PROBLEM >>
All of the data is to be printed exactly, though the images must be left off.

GIVEN DATA >>
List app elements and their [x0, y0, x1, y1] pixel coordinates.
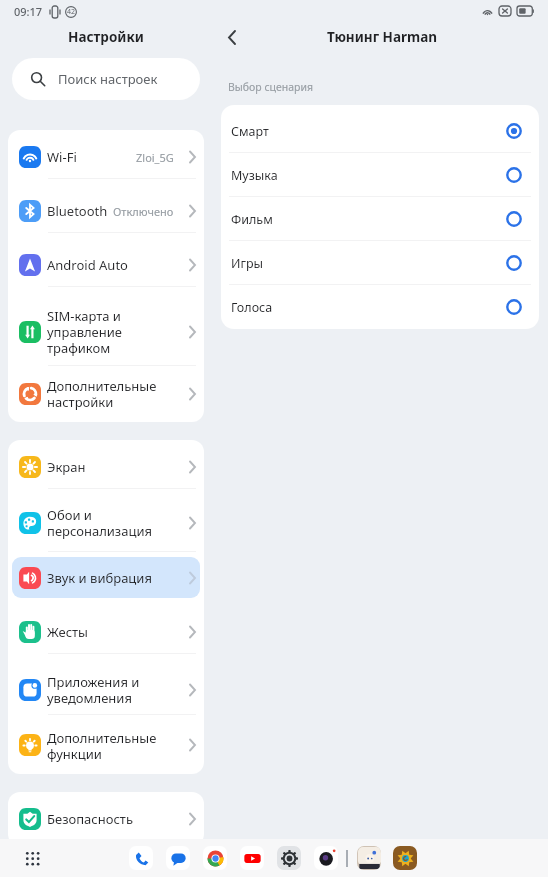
- button[interactable]: Смарт: [221, 109, 539, 153]
- button[interactable]: Звук и вибрация: [12, 557, 200, 598]
- staticText: Bluetooth: [47, 202, 113, 220]
- staticText: Настройки: [68, 28, 144, 46]
- button[interactable]: Messages: [166, 846, 190, 870]
- button[interactable]: All apps: [19, 845, 45, 871]
- button[interactable]: Chrome: [203, 846, 227, 870]
- staticText: Фильм: [231, 211, 506, 228]
- button[interactable]: Жесты: [8, 605, 204, 659]
- button[interactable]: Фильм: [221, 197, 539, 241]
- staticText: 09:17: [14, 4, 43, 19]
- button[interactable]: Camera: [314, 846, 338, 870]
- button[interactable]: Genshin Impact: [357, 846, 381, 870]
- button[interactable]: Hearthstone: [393, 846, 417, 870]
- button[interactable]: Android Auto: [8, 238, 204, 292]
- staticText: Wi-Fi: [47, 148, 136, 166]
- button[interactable]: YouTube: [240, 846, 264, 870]
- staticText: Музыка: [231, 167, 506, 184]
- staticText: Экран: [47, 458, 174, 476]
- button[interactable]: Безопасность: [8, 792, 204, 846]
- staticText: Игры: [231, 255, 506, 272]
- staticText: Выбор сценария: [228, 80, 314, 94]
- button[interactable]: Экран: [8, 440, 204, 494]
- button[interactable]: Bluetooth: [8, 184, 204, 238]
- button[interactable]: Back: [218, 23, 246, 51]
- button[interactable]: Дополнительные настройки: [8, 371, 204, 416]
- staticText: Отключено: [113, 204, 174, 219]
- staticText: Голоса: [231, 299, 506, 316]
- button[interactable]: Голоса: [221, 285, 539, 329]
- button[interactable]: Phone: [129, 846, 153, 870]
- staticText: Приложения и уведомления: [47, 673, 174, 706]
- button[interactable]: SIM-карта и управление трафиком: [8, 292, 204, 371]
- staticText: Безопасность: [47, 810, 174, 828]
- button[interactable]: Музыка: [221, 153, 539, 197]
- staticText: Android Auto: [47, 256, 174, 274]
- staticText: Обои и персонализация: [47, 506, 174, 539]
- button[interactable]: Игры: [221, 241, 539, 285]
- button[interactable]: Дополнительные функции: [8, 720, 204, 770]
- staticText: Тюнинг Harman: [327, 28, 438, 46]
- button[interactable]: Приложения и уведомления: [8, 659, 204, 720]
- staticText: Дополнительные функции: [47, 729, 174, 762]
- button[interactable]: Поиск настроек: [12, 58, 200, 100]
- staticText: Дополнительные настройки: [47, 377, 174, 410]
- staticText: Звук и вибрация: [47, 569, 174, 587]
- staticText: Жесты: [47, 623, 174, 641]
- staticText: Поиск настроек: [58, 70, 158, 88]
- button[interactable]: Обои и персонализация: [8, 494, 204, 551]
- button[interactable]: Wi-Fi: [8, 130, 204, 184]
- staticText: 42: [67, 7, 76, 17]
- staticText: Zloi_5G: [136, 150, 174, 165]
- staticText: Смарт: [231, 123, 506, 140]
- staticText: SIM-карта и управление трафиком: [47, 307, 174, 356]
- button[interactable]: Settings: [277, 846, 301, 870]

RESPONSE >>
List app elements and their [x0, y0, x1, y1] pixel coordinates.
- button[interactable]: Смарт: [221, 109, 539, 153]
- button[interactable]: Звук и вибрация: [12, 557, 200, 598]
- staticText: Bluetooth: [47, 202, 113, 220]
- staticText: Настройки: [68, 28, 144, 46]
- button[interactable]: Messages: [166, 846, 190, 870]
- button[interactable]: All apps: [19, 845, 45, 871]
- button[interactable]: Chrome: [203, 846, 227, 870]
- staticText: Фильм: [231, 211, 506, 228]
- button[interactable]: Жесты: [8, 605, 204, 659]
- button[interactable]: Фильм: [221, 197, 539, 241]
- staticText: 09:17: [14, 4, 43, 19]
- button[interactable]: Camera: [314, 846, 338, 870]
- button[interactable]: Genshin Impact: [357, 846, 381, 870]
- button[interactable]: Hearthstone: [393, 846, 417, 870]
- button[interactable]: Android Auto: [8, 238, 204, 292]
- staticText: Wi-Fi: [47, 148, 136, 166]
- button[interactable]: YouTube: [240, 846, 264, 870]
- staticText: Музыка: [231, 167, 506, 184]
- staticText: Экран: [47, 458, 174, 476]
- button[interactable]: Безопасность: [8, 792, 204, 846]
- staticText: Игры: [231, 255, 506, 272]
- staticText: Выбор сценария: [228, 80, 314, 94]
- button[interactable]: Экран: [8, 440, 204, 494]
- button[interactable]: Bluetooth: [8, 184, 204, 238]
- button[interactable]: Back: [218, 23, 246, 51]
- button[interactable]: Дополнительные настройки: [8, 371, 204, 416]
- staticText: Отключено: [113, 204, 174, 219]
- staticText: Голоса: [231, 299, 506, 316]
- button[interactable]: Голоса: [221, 285, 539, 329]
- button[interactable]: Phone: [129, 846, 153, 870]
- staticText: Приложения и уведомления: [47, 673, 174, 706]
- button[interactable]: SIM-карта и управление трафиком: [8, 292, 204, 371]
- staticText: Безопасность: [47, 810, 174, 828]
- button[interactable]: Музыка: [221, 153, 539, 197]
- staticText: Android Auto: [47, 256, 174, 274]
- staticText: Обои и персонализация: [47, 506, 174, 539]
- button[interactable]: Игры: [221, 241, 539, 285]
- button[interactable]: Дополнительные функции: [8, 720, 204, 770]
- staticText: Тюнинг Harman: [327, 28, 438, 46]
- button[interactable]: Приложения и уведомления: [8, 659, 204, 720]
- staticText: Дополнительные функции: [47, 729, 174, 762]
- button[interactable]: Поиск настроек: [12, 58, 200, 100]
- staticText: Дополнительные настройки: [47, 377, 174, 410]
- staticText: Звук и вибрация: [47, 569, 174, 587]
- staticText: Жесты: [47, 623, 174, 641]
- staticText: Поиск настроек: [58, 70, 158, 88]
- button[interactable]: Обои и персонализация: [8, 494, 204, 551]
- button[interactable]: Wi-Fi: [8, 130, 204, 184]
- staticText: 42: [67, 7, 76, 17]
- staticText: Zloi_5G: [136, 150, 174, 165]
- staticText: Смарт: [231, 123, 506, 140]
- staticText: SIM-карта и управление трафиком: [47, 307, 174, 356]
- button[interactable]: Settings: [277, 846, 301, 870]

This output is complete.